Na noite de 25 para 26, entre as 19:00 e a meia-noite, choveu o equivalente a um quinto da precipitação total no ano de 1967. As cheias foram agravadas por coincidirem com o período da maré cheia, por volta das onze horas da noite.

Além das circunstâncias naturais, a acção humana também contribuiu para agravar ainda mais a catástrofe, devido à construção que impermeabilizou os solos e desviou cursos de água.

A falta de limpeza de vegetação junto aos rios e ribeiras fez com que «entupissem», sem conseguir escoar o caudal e transbordassem, levando toneladas de entulho, lixo e detritos arrastados na torrente de água, que destruíam tudo à sua passagem.
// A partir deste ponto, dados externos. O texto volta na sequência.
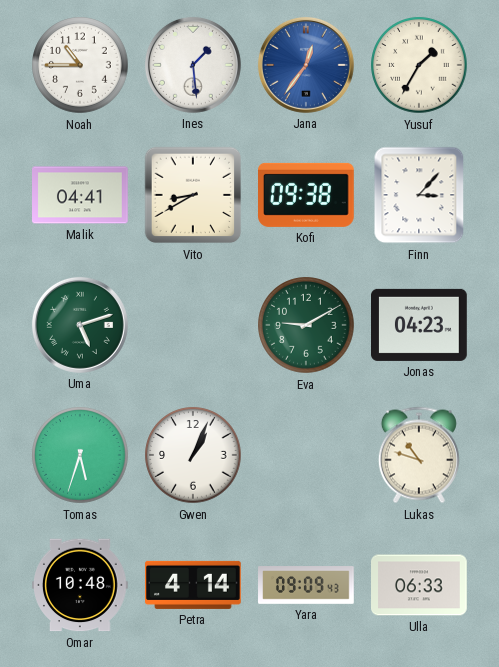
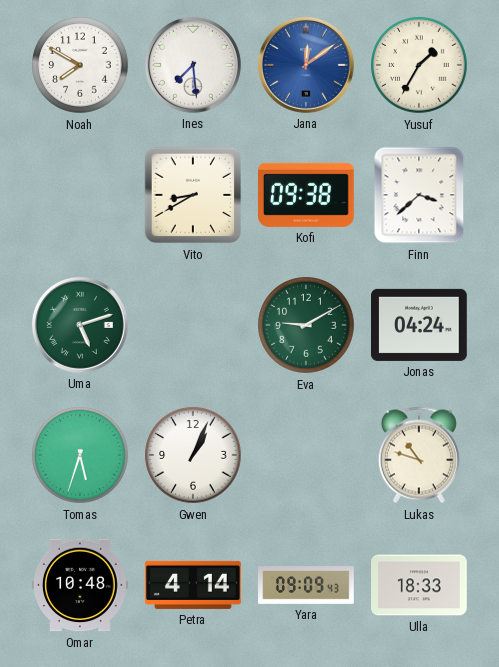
Noah: 10:45 -> 7:50
Ines: 1:29 -> 7:29
Jana: 12:36 -> 12:09
Malik: 04:41 -> none
Finn: 3:07 -> 3:38
Jonas: 04:23 -> 04:24
Ulla: 06:33 -> 18:33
Ninguém sabe número certo de vítimas

Testemunhos da época apontam a falta de eficácia do socorro aos sobreviventes e a tentativa do regime de Salazar de impedir que a opinião pública se apercebesse da dimensão real da tragédia.

A contabilidade das vítimas não é exacta, rondando os 500 mortos e mais de mil desalojados. Quanto aos prejuízos, as estimativas apontam para três milhões de dólares ao câmbio da época.

Perceber que o regime escondia a gravidade da situação, para além de não conseguir auxiliar devidamente os sobreviventes, levou estudantes das associações académicas e organizações como a Juventude Universitária Católica a porem-se em campo, ajudando as vítimas.

Foi o despertar político de muitos estudantes, como o actual ministro da Ciência, Tecnologia e Ensino Superior, Mariano Gago, que afirmou ter sido «um dos primeiros momentos de mobilização» da sua geração.

Em Odivelas, um dos locais mais atingidos, o relatório do comandante dos Bombeiros Voluntários indica que as primeiras chamadas começaram a aparecer pouco depois das nove da noite de dia 25, para o lugar do Silvado.

O trabalho dos bombeiros

Debaixo de chuva torrencial constante, os bombeiros salvaram alguns habitantes de barracas e aconselharam os moradores de caves a subirem aos andares superiores.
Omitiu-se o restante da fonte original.